PDE-AI Workshop: ACC 2026

AI for Modeling, Control, and Optimization of Partial Differential Equations

Kyriakos Vamvoudakis

Trajectory-Informed versus Physics Informed Machine Learning

Kyriakos Vamvoudakis · Georgia Institute of Technology

2026-05-26 · 11:15 AM

Slides

Abstract

In this talk, we present a trajectory-informed machine learning framework for solving infinite-horizon optimal control problems in uncertain dynamical systems, and compare it with traditional physics-informed machine learning approaches. While physics-informed neural networks (PINNs) typically rely on pointwise enforcement of governing equations, the proposed methodology is formulated using system trajectories, enabling learning directly from observed dynamics and eliminating the need for explicit knowledge of the system’s drift term.

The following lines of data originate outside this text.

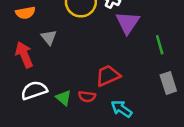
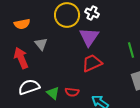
purple triangle: (128, 23) -> (89, 37), moved
red trapezoid: (108, 76) -> (92, 63), moved

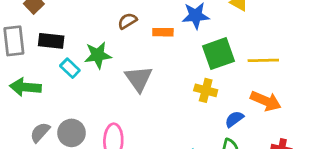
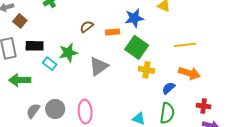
green square: (218, 54) -> (137, 47), moved, turned -30
gray triangle: (139, 79) -> (99, 66), turned 35

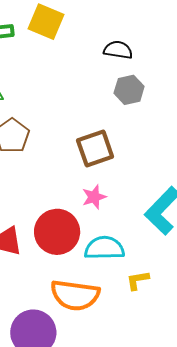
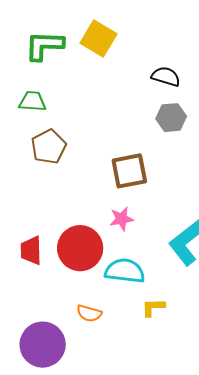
orange semicircle: (75, 295) -> (89, 313), size x0.5

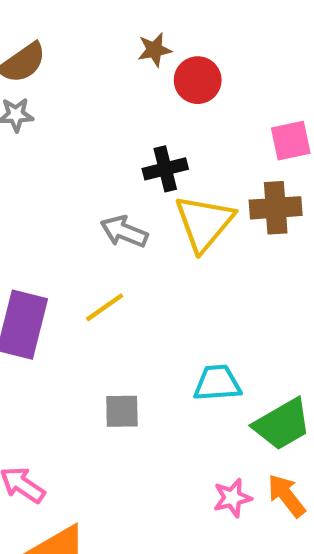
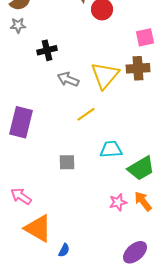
black cross: (165, 169) -> (47, 50), moved
yellow line: (105, 307) -> (86, 114), moved

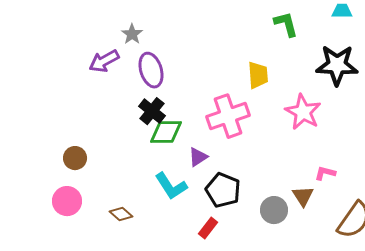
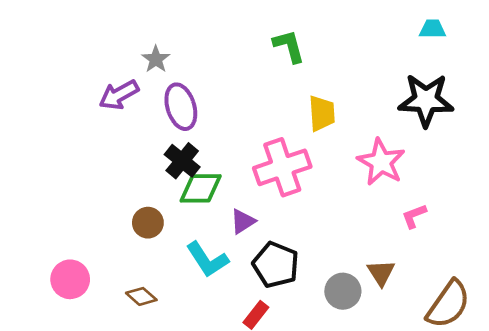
green L-shape: (286, 24) -> (289, 46), moved
brown circle: (75, 158) -> (148, 223), moved
pink L-shape: (325, 173) -> (414, 216), moved, turned -35

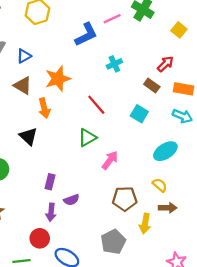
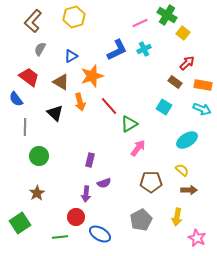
yellow square: (179, 30) -> (183, 33), moved
blue L-shape: (86, 35) -> (117, 50), moved
blue triangle: (24, 56) -> (71, 56), moved
cyan cross: (114, 64) -> (144, 49), moved
red line: (96, 105) -> (109, 106), moved
black triangle: (28, 136) -> (55, 113), moved
green triangle: (87, 138) -> (129, 124), moved
purple rectangle: (50, 182) -> (90, 160), moved
yellow arrow: (145, 224) -> (177, 217), moved

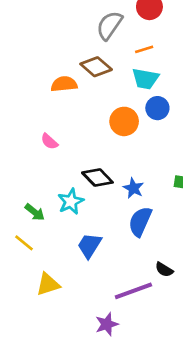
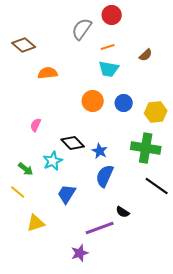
brown diamond: (96, 67) -> (24, 45), moved
blue circle: (157, 108) -> (124, 103), moved
pink semicircle: (49, 141) -> (36, 125), moved, turned 72

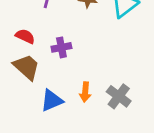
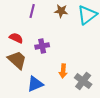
orange arrow: (85, 92) -> (63, 71), moved

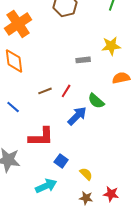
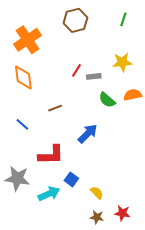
red line: (66, 91) -> (76, 70), moved
green semicircle: (96, 101) -> (107, 100), moved
cyan arrow: (46, 186) -> (49, 194), moved

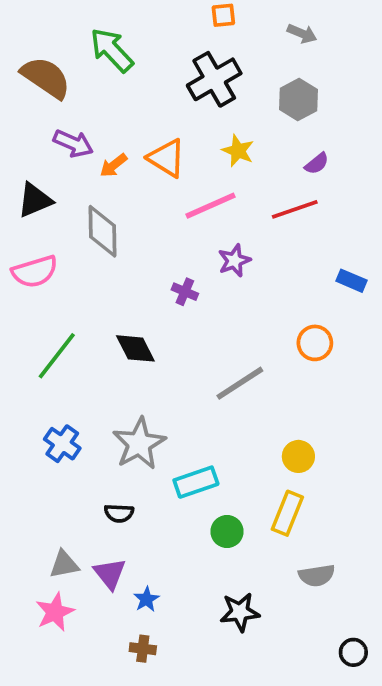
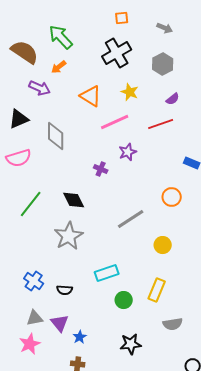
orange arrow: (114, 165) -> (59, 67), moved
blue cross: (62, 444) -> (34, 281), moved
gray star: (139, 444) -> (69, 236), moved
yellow circle: (298, 456) -> (163, 245), moved

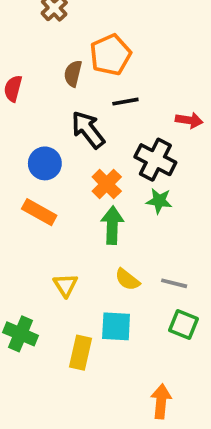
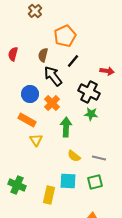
brown semicircle: (73, 73) -> (43, 55), moved
black line: (125, 102) -> (73, 61), turned -40
orange cross: (107, 184) -> (52, 103), moved
yellow triangle: (65, 285) -> (36, 140), moved
green square: (183, 325) -> (95, 182), moved, turned -35

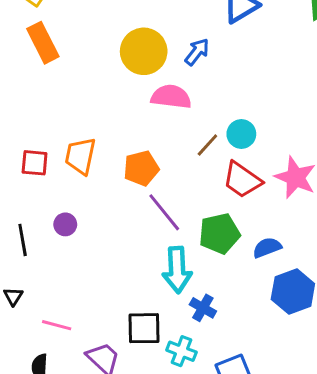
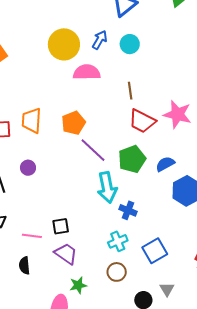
cyan circle: (241, 134) -> (130, 44), moved
brown line: (207, 145) -> (130, 91), moved, turned -42
black square: (144, 328) -> (61, 226), moved, size x0.7
cyan cross: (181, 351) -> (118, 241), turned -36

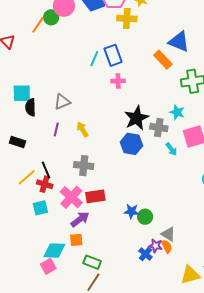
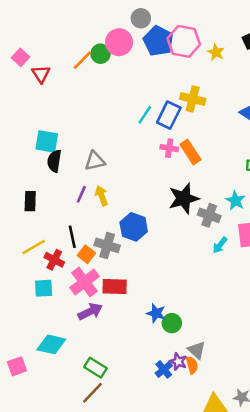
yellow cross: (127, 18) -> (193, 99), moved
blue rectangle: (113, 55) -> (169, 115), turned 35
orange rectangle: (163, 60) -> (190, 152), moved
yellow arrow: (82, 129) -> (101, 196), moved
black rectangle: (18, 142) -> (30, 201), turned 63
blue hexagon: (131, 144) -> (134, 227), moved
cyan arrow: (171, 149) -> (220, 245), turned 64
black line: (46, 170) -> (72, 237), moved
orange square: (76, 240) -> (86, 254), moved, turned 32
pink square: (48, 266) -> (17, 366), moved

We further introduce a finite-horizon optimal control formulation that guarantees a unique solution to the associated Hamilton–Jacobi–Bellman (HJB) equation, overcoming key challenges faced by conventional PINN-based methods in infinite-horizon settings. A rigorous mathematical analysis is provided to show that the finite-horizon solution converges uniformly to the infinite-horizon HJB solution as the horizon becomes sufficiently large. The talk will conclude with numerical examples illustrating the robustness and effectiveness of the trajectory-informed framework for uncertain nonlinear control systems.

Biography

Kyriakos G. Vamvoudakis was born in Athens, Greece. He received the Diploma in Electronic and Computer Engineering from the Technical University of Crete, Greece in 2006, and the MSc and PhD degrees in Electrical Engineering at The University of Texas, Arlington in 2008 and 2011, respectively. During the period from 2012 to 2016 he was a project research scientist at the Center for Control, Dynamical Systems and Computation at the University of California, Santa Barbara. He was an Assistant Professor at the Kevin T. Crofton Department of Aerospace and Ocean Engineering at Virginia Tech until 2018. He currently serves as the Dutton-Ducoffe Endowed Professor at The Daniel Guggenheim School of Aerospace Engineering at Georgia Tech. He holds a secondary appointment in the School of Electrical and Computer Engineering. His expertise is in reinforcement learning, control theory, game theory, cyber-physical security, bounded rationality, and safe/assured autonomy. He has received numerous prestigious awards, including the 2019 ARO YIP Award, the 2018 NSF CAREER Award, the 2018 DoD Minerva Research Initiative Award, and the 2021 GT Chapter Sigma Xi Young Faculty Award. His work has also been recognized with several best paper nominations and international awards, such as the 2016 International Neural Network Society Young Investigator (INNS) Award. He is the Editor-in-Chief of Aerospace Science and Technology and currently serves on the IEEE Control Systems Society Conference Editorial Board. Additionally, he is an Associate Editor for several journals, including Automatica, IEEE Transactions on Automatic Control, IEEE Transactions on Neural Networks and Learning Systems, etc. He is a registered Professional Engineer (PE) in Electrical/Computer Engineering, a member of the Technical Chamber of Greece, and an Associate Fellow of AIAA.